RAW DATA Start Marker

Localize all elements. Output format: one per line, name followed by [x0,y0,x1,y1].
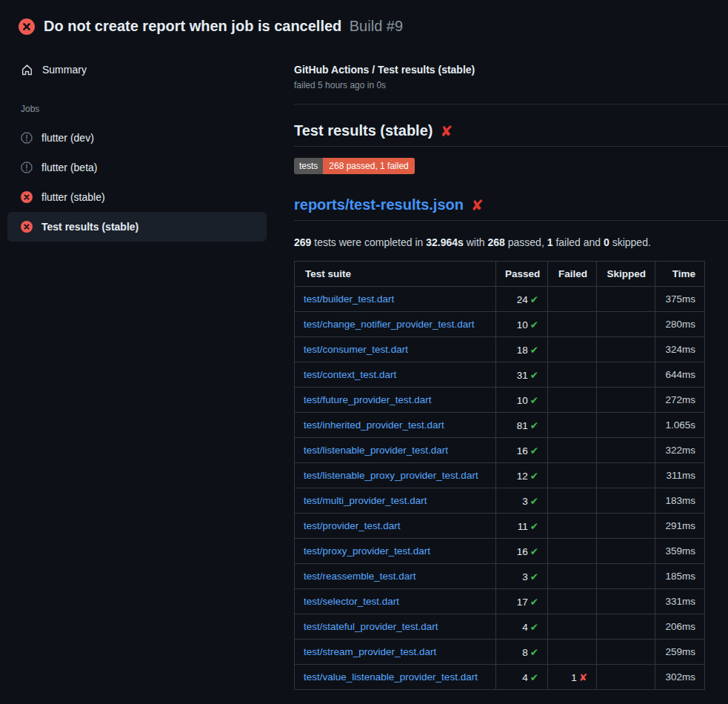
report-heading: reports/test-results.json ✘ [294,196,728,213]
passed-cell: 81✔ [496,413,548,438]
report-file-link[interactable]: reports/test-results.json [294,196,464,213]
suite-link[interactable]: test/listenable_proxy_provider_test.dart [304,470,478,481]
section-title: Test results (stable) [294,122,433,139]
suite-link[interactable]: test/builder_test.dart [304,293,394,305]
report-title-rule [294,220,728,221]
run-header: Do not create report when job is cancell… [0,0,728,41]
time-cell: 291ms [655,514,705,539]
suite-cell: test/value_listenable_provider_test.dart [295,665,496,690]
passed-cell: 8✔ [496,640,548,665]
check-icon: ✔ [530,319,538,331]
sidebar-job-item[interactable]: Test results (stable) [7,212,267,242]
suite-link[interactable]: test/listenable_provider_test.dart [304,445,448,456]
suite-link[interactable]: test/proxy_provider_test.dart [304,545,430,557]
time-cell: 183ms [655,488,705,514]
suite-link[interactable]: test/consumer_test.dart [304,344,408,355]
skipped-cell [597,362,655,388]
skipped-cell [597,564,655,589]
section-failed-x-icon: ✘ [440,124,453,139]
summary-text: failed and [553,236,604,248]
check-icon: ✔ [530,546,538,557]
suite-link[interactable]: test/reassemble_test.dart [304,571,416,582]
time-cell: 311ms [655,463,705,488]
check-icon: ✔ [530,672,538,683]
suite-cell: test/future_provider_test.dart [295,388,496,413]
tests-badge-label: tests [294,158,323,174]
job-failed-icon [21,191,33,203]
suite-link[interactable]: test/stateful_provider_test.dart [304,621,438,632]
main-content: GitHub Actions / Test results (stable) f… [294,59,728,690]
test-table-body: test/builder_test.dart 24✔ 375ms test/ch… [295,287,705,690]
sidebar-jobs-list: flutter (dev) flutter (beta) flutter (st… [7,123,267,242]
suite-link[interactable]: test/future_provider_test.dart [304,394,432,405]
header-divider [294,104,728,104]
suite-cell: test/inherited_provider_test.dart [295,413,496,438]
sidebar-job-item[interactable]: flutter (dev) [7,123,267,153]
skipped-cell [597,488,655,514]
summary-total: 269 [294,236,311,248]
time-cell: 272ms [655,388,705,413]
failed-cell: 1✘ [548,665,597,690]
table-row: test/selector_test.dart 17✔ 331ms [295,589,705,614]
passed-cell: 10✔ [496,388,548,413]
cross-icon: ✘ [579,672,587,683]
summary-text: tests were completed in [311,236,426,248]
time-cell: 322ms [655,438,705,463]
check-icon: ✔ [530,496,538,507]
check-icon: ✔ [530,471,538,482]
tests-badge-value: 268 passed, 1 failed [323,158,414,174]
suite-link[interactable]: test/provider_test.dart [304,520,401,531]
check-icon: ✔ [530,395,538,406]
check-icon: ✔ [530,370,538,381]
job-cancelled-icon [21,162,33,173]
suite-cell: test/builder_test.dart [295,287,496,312]
skipped-cell [597,312,655,337]
suite-cell: test/context_test.dart [295,362,496,388]
passed-cell: 24✔ [496,287,548,312]
check-icon: ✔ [530,445,538,456]
passed-cell: 16✔ [496,438,548,463]
passed-cell: 12✔ [496,463,548,488]
skipped-cell [597,640,655,665]
skipped-cell [597,589,655,614]
column-header: Test suite [295,262,496,287]
failed-cell [548,640,597,665]
suite-link[interactable]: test/context_test.dart [304,369,396,380]
report-failed-x-icon: ✘ [471,198,484,213]
failed-cell [548,589,597,614]
suite-link[interactable]: test/multi_provider_test.dart [304,495,427,506]
column-header: Passed [496,262,548,287]
test-results-table: Test suitePassedFailedSkippedTime test/b… [294,261,705,690]
check-icon: ✔ [530,597,538,608]
summary-duration: 32.964s [426,236,464,248]
summary-text: skipped. [610,236,651,248]
suite-link[interactable]: test/value_listenable_provider_test.dart [304,671,478,683]
suite-link[interactable]: test/selector_test.dart [304,596,399,607]
table-row: test/multi_provider_test.dart 3✔ 183ms [295,488,705,514]
time-cell: 302ms [655,665,705,690]
table-row: test/proxy_provider_test.dart 16✔ 359ms [295,539,705,564]
section-heading: Test results (stable) ✘ [294,122,728,139]
failed-cell [548,564,597,589]
table-row: test/builder_test.dart 24✔ 375ms [295,287,705,312]
failed-cell [548,438,597,463]
job-cancelled-icon [21,132,33,144]
suite-link[interactable]: test/change_notifier_provider_test.dart [304,319,474,330]
check-icon: ✔ [530,345,538,356]
sidebar-job-item[interactable]: flutter (stable) [7,182,267,212]
skipped-cell [597,665,655,690]
suite-link[interactable]: test/inherited_provider_test.dart [304,419,444,431]
sidebar-summary-label: Summary [42,64,87,76]
suite-link[interactable]: test/stream_provider_test.dart [304,646,436,657]
sidebar-job-item[interactable]: flutter (beta) [7,153,267,182]
check-icon: ✔ [530,521,538,532]
section-title-rule [294,146,728,147]
job-label: flutter (dev) [41,132,94,144]
table-row: test/stateful_provider_test.dart 4✔ 206m… [295,614,705,640]
job-label: Test results (stable) [41,221,138,233]
sidebar-item-summary[interactable]: Summary [7,55,267,84]
summary-text: passed, [505,236,547,248]
failed-cell [548,287,597,312]
table-row: test/change_notifier_provider_test.dart … [295,312,705,337]
time-cell: 1.065s [655,413,705,438]
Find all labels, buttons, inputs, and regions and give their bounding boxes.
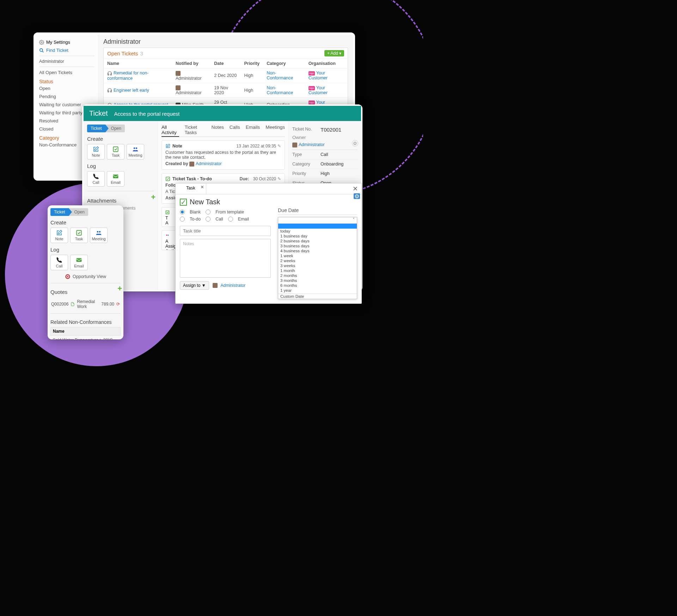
radio-template[interactable] [206,210,211,215]
dropdown-selected[interactable]: ˅ [278,217,357,224]
dropdown-option[interactable]: 2 weeks [278,258,357,263]
avatar-icon [292,143,297,147]
dropdown-option[interactable]: 3 business days [278,243,357,248]
dropdown-option[interactable]: 2 months [278,273,357,278]
dropdown-option[interactable]: 3 weeks [278,263,357,268]
cell-category[interactable]: Non-Conformance [267,85,293,95]
col-name[interactable]: Name [104,59,172,68]
notes-textarea[interactable]: Notes [180,239,271,278]
due-date-dropdown[interactable]: ˅ today 1 business day 2 business days 3… [278,217,357,299]
ticket-no-label: Ticket No. [292,127,321,133]
add-quote-button[interactable]: + [117,284,122,293]
table-row[interactable]: Remedial for non-conformance Administrat… [104,68,348,83]
dropdown-option[interactable]: 6 months [278,283,357,288]
dropdown-highlight[interactable] [278,224,357,229]
add-button[interactable]: + Add ▾ [324,50,344,56]
status-pending[interactable]: Pending [39,92,94,101]
dropdown-option[interactable]: today [278,229,357,234]
crumb-ticket: Ticket [50,208,69,216]
note-button[interactable]: Note [50,228,68,243]
created-by[interactable]: Administrator [196,161,222,166]
dropdown-option[interactable]: 3 months [278,278,357,283]
headset-icon [107,71,112,76]
ticket-bar-title: Access to the portal request [114,111,180,117]
radio-todo[interactable] [180,217,185,222]
dropdown-option[interactable]: 1 business day [278,234,357,238]
email-icon [112,173,119,180]
partial-text: T [165,216,168,221]
tab-meetings[interactable]: Meetings [266,125,285,135]
task-card-title: Ticket Task - To-do [172,176,212,181]
cell-category[interactable]: Non-Conformance [267,71,293,80]
add-attachment-button[interactable]: + [151,193,155,202]
task-icon [76,230,82,236]
tab-all-activity[interactable]: All Activity [161,125,179,137]
gear-icon[interactable]: ⚙ [354,193,360,199]
dropdown-option[interactable]: 4 business days [278,248,357,253]
email-button[interactable]: Email [107,171,124,187]
tab-emails[interactable]: Emails [246,125,260,135]
task-label: Task [112,153,120,157]
task-button[interactable]: Task [107,144,124,159]
gear-icon[interactable]: ⚙ [352,140,358,146]
owner-name[interactable]: Administrator [299,142,325,147]
pencil-icon[interactable]: ✎ [277,144,281,149]
sidebar-all-open[interactable]: All Open Tickets [39,68,94,77]
meeting-button[interactable]: Meeting [127,144,144,159]
tab-calls[interactable]: Calls [230,125,240,135]
note-label: Note [92,153,100,157]
task-title-input[interactable] [180,226,271,236]
ticket-name: Engineer left early [114,88,149,93]
pencil-icon[interactable]: ✎ [277,176,281,181]
dropdown-option[interactable]: 1 year [278,288,357,293]
meeting-button[interactable]: Meeting [90,228,108,243]
dropdown-option[interactable]: 2 business days [278,238,357,243]
dropdown-option[interactable]: 1 month [278,268,357,273]
tab-notes[interactable]: Notes [211,125,224,135]
refresh-icon[interactable]: ⟳ [116,302,120,307]
cell-date: 19 Nov 2020 [211,83,240,98]
status-open[interactable]: Open [39,84,94,92]
assignee-name[interactable]: Administrator [220,283,245,288]
notified-by: Administrator [176,90,202,95]
radio-email[interactable] [228,217,233,222]
find-ticket-link[interactable]: Find Ticket [39,46,94,54]
created-by-label: Created by [165,161,188,166]
radio-call[interactable] [206,217,211,222]
target-icon [65,274,71,279]
quote-row[interactable]: Q002006 Remedial Work 789.00 ⟳ [50,297,121,311]
call-label: Call [56,264,63,268]
close-tab-icon[interactable]: ✕ [201,185,204,189]
dialog-tab-task[interactable]: Task✕ [176,183,206,194]
call-button[interactable]: Call [50,255,68,270]
radio-blank[interactable] [180,210,185,215]
col-organisation[interactable]: Organisation [305,59,348,68]
breadcrumb[interactable]: Ticket Open [50,208,88,216]
dialog-close-button[interactable]: ✕ [349,183,361,194]
my-settings-link[interactable]: My Settings [39,38,94,46]
breadcrumb[interactable]: Ticket Open [87,125,125,132]
dropdown-option-custom[interactable]: Custom Date [278,294,357,299]
col-notified-by[interactable]: Notified by [172,59,211,68]
note-meta: 13 Jan 2022 at 09:35 [236,144,276,149]
tab-ticket-tasks[interactable]: Ticket Tasks [185,125,206,135]
sidebar-admin[interactable]: Administrator [39,58,94,65]
related-row[interactable]: Cold Water Temperature > 20°C [50,336,121,339]
task-button[interactable]: Task [70,228,88,243]
opportunity-view-link[interactable]: Opportunity View [50,274,121,279]
call-button[interactable]: Call [87,171,105,187]
note-body: Customer has requested access to the por… [165,150,281,160]
col-date[interactable]: Date [211,59,240,68]
table-row[interactable]: Engineer left early Administrator 19 Nov… [104,83,348,98]
col-category[interactable]: Category [263,59,305,68]
email-button[interactable]: Email [70,255,88,270]
panel-title: Open Tickets [107,50,138,56]
avatar-icon [176,85,181,90]
note-button[interactable]: Note [87,144,105,159]
quote-id: Q002006 [51,302,68,307]
assign-to-button[interactable]: Assign to ▼ [180,281,209,290]
note-card[interactable]: Note 13 Jan 2022 at 09:35 ✎ Customer has… [161,140,285,170]
create-header: Create [50,219,121,225]
col-priority[interactable]: Priority [240,59,263,68]
dropdown-option[interactable]: 1 week [278,253,357,258]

RAW DATA End Marker

_YOUR INSTRUCTIONS_
Check every line of the data above for the string "Notes", and copy those that have it.

_RESULT FOR THIS TASK_
notes-textarea[interactable]: Notes [180,239,271,278]
tab-notes[interactable]: Notes [211,125,224,135]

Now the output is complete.